106 U. S. 679, 689, 1 Sup. Ct. 456, 27 L. Ed. 256; Gilbert v. Hopkins [C. C.] 171 Fed. 704; Bearden v. Benner [C. C.] 120 Fed. 690; West v. East Coast Cedar Co., 101 Fed. 613, 41 C. C. A. 528; American Ass'n v. Eastern Kentucky Land Co. [C. C.] 68 Fed. 721), and while it is held in some jurisdictions, as in Litz v. Rowe, 117 Va. 752, 86 S. E. 155, L. R. A. 1916B, 799, and cases there cited that a controversy over the legal title arising in a partition suit belongs exclusively to a court of law, and no acquiescence or consent can create jurisdiction over it in equity, we think the rule to be followed in the federal courts is that where, as in the present case, no objection is raised in the trial court to the disposition of the question of the legal title by a court of equity, the objection is waived so far as an Appellate Court is concerned (Elder v. McClaskey, 70 Fed. 529, 17 C. C. A. 251 [certiorari denied 163 U. S. 685]; Reynes v. Dumont, 130 U. S. 354, 395, 9 Sup. Ct. 486, 32 L. Ed. 934).

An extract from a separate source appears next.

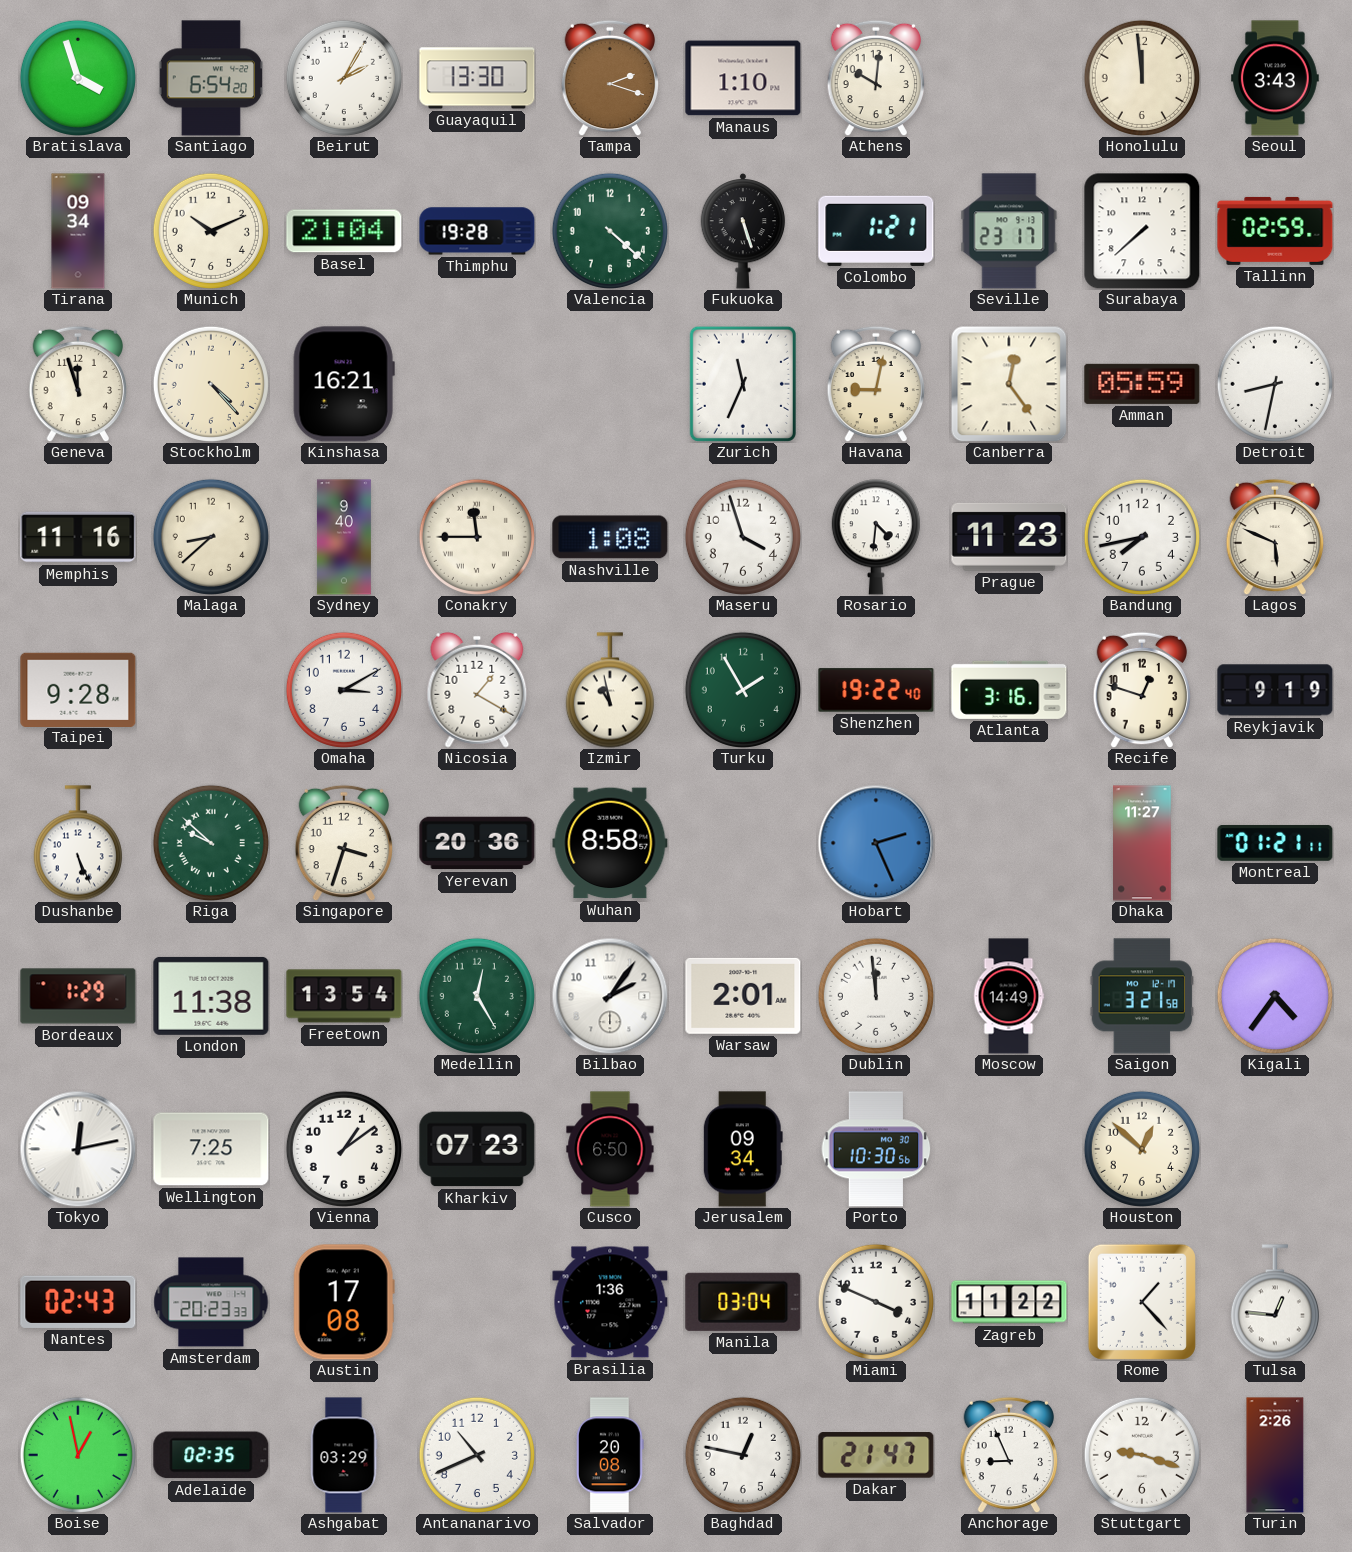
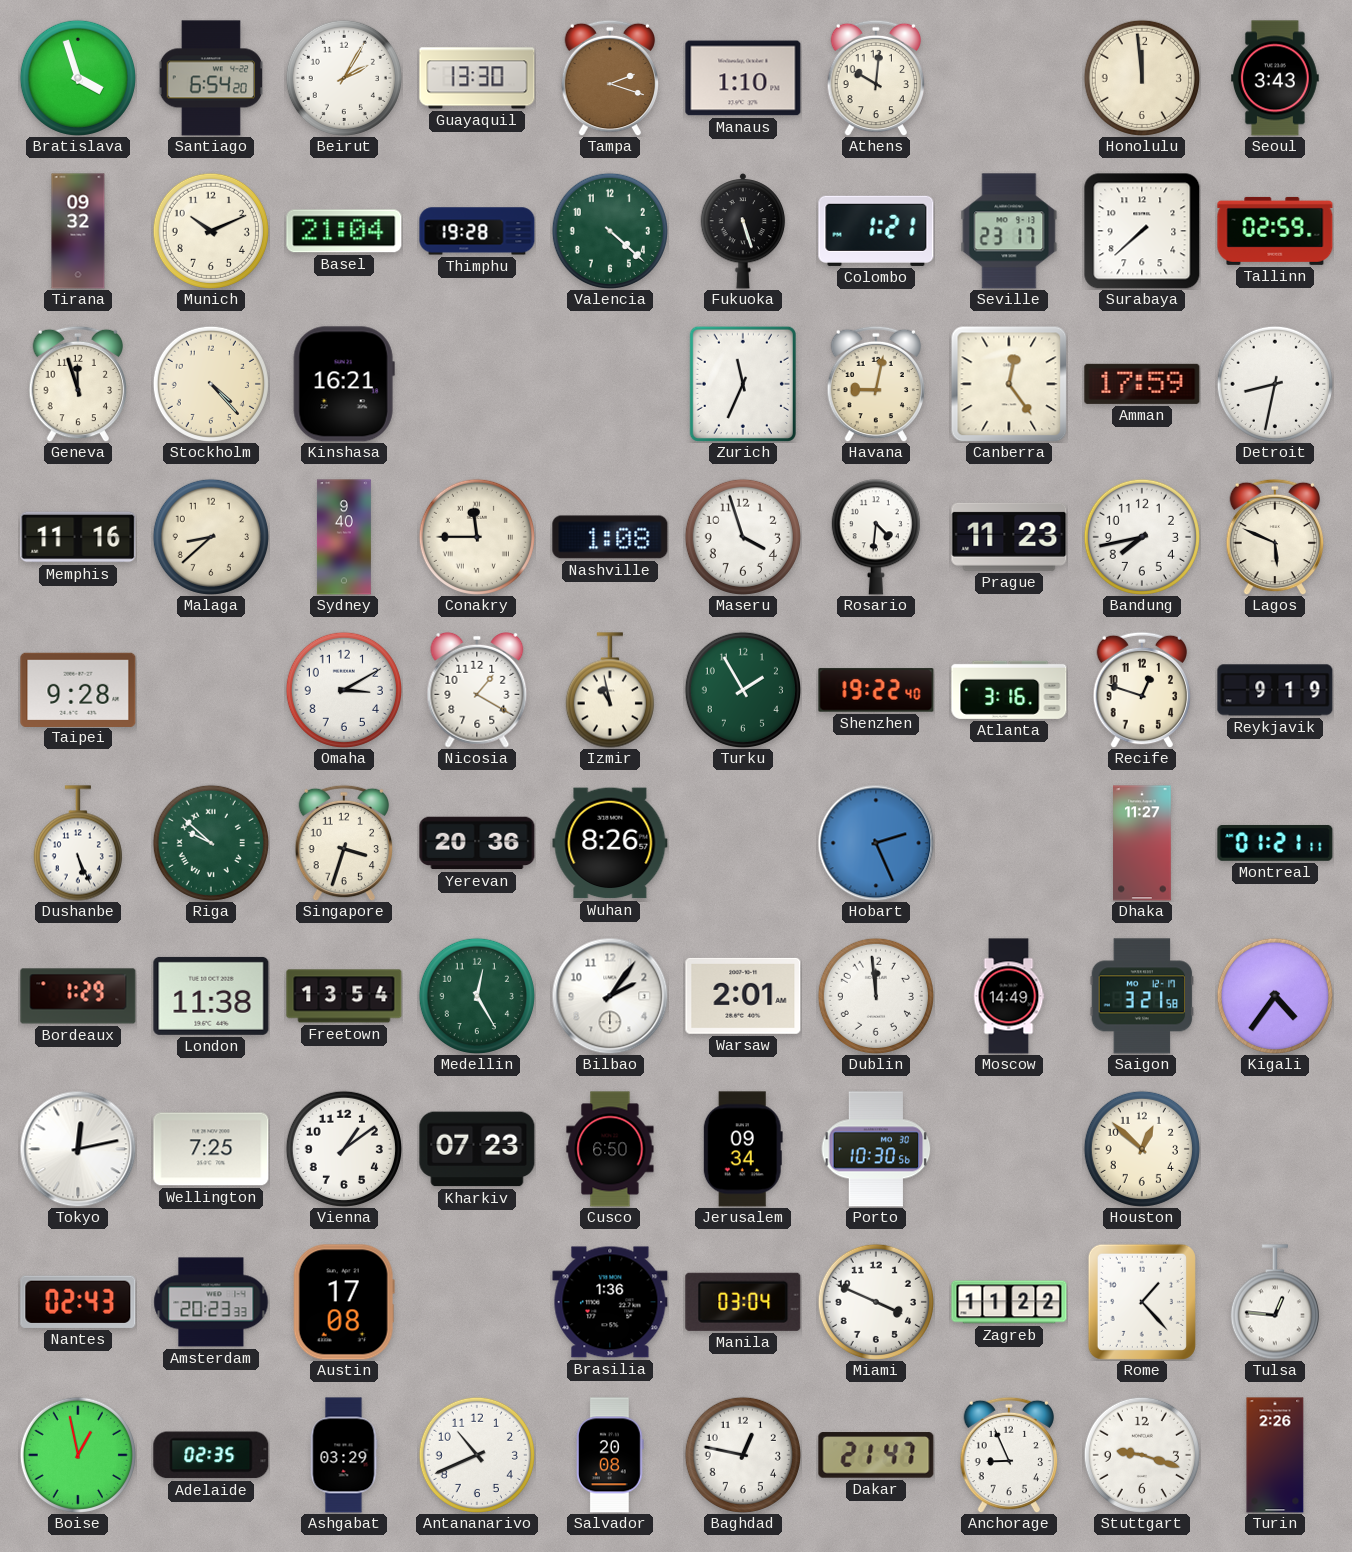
Tirana: 09:34 -> 09:32
Amman: 05:59 -> 17:59
Wuhan: 8:58 -> 8:26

[2] On the merits the appellant's claim to title by forfeiture under the provision of section 2324, Rev. Stats. (Comp. St. § 4620), was erly denied on the ground that the appellant was holding adverse possession of the mining claims during the period of time when the annual assessment work was done, and Bennie was denied permission to enter upon the claims or to contribute to the assessment work. Mining Co. v. Mining Co., 6 Utah, 183, 21 Pac. 1002, 5 L. R. A. 259; Mallett v. Uncle Sam Min. Co., 1 Nev. 188, 90 Am. Dec. 484; Field v. Tanner, 32 Colo. 278, 75 Pac. 916; Trevaskis v. Peard, 111 Cal. 599, 44 Pac. 246; Madison v. Octave Oil Co., 154 Cal. 768, 99 Pac. 176; Garvey v. Elder, 21 S. D. 77, 109 N. W. 508, 130 Am. St. Rep. 704.

[3] Nor was the appellant entitled to be paid out of the proceeds realized upon the partition sale any portion of the sums paid out by it for the annual assessment work for the years 1911 to 1914, inclusive, as demanded in its counterclaim. That a court of equity has jurisdiction in a partition suit to direct payment by one cotenant to another of his proportionate share of assessment work made necessary to maintain the life of a mining claim is not to be doubted. 30 Cyc. 230; McClintock v. Fontaine (C. C.) 119 Fed. 440; Hayne v. Gould (C. C.) 54 Fed. 951. But such a right to contribution is lost in a case where the cotenant in possession holds adversely to his cotenant, and denies him permission to enter upon the claim or to contribute his proportion of the expenses of maintaining the same, for in such a case the claim for contribution is inconsistent with the prior acts of the cotenant in possession, of such a character as to estop him to claim contribution. Victoria Copper Min. Co. v. Rich, 193 Fed. 314, 113 C. C. A. 238; Wistar's Appeal, 125 Pa. 526, 17 Atl. 460, 11 Am. St. Rep. 719; Van Ormer v. Harley, 102 Iowa, 150, 71 N. W. 241.

We find no error. The decree is affirmed.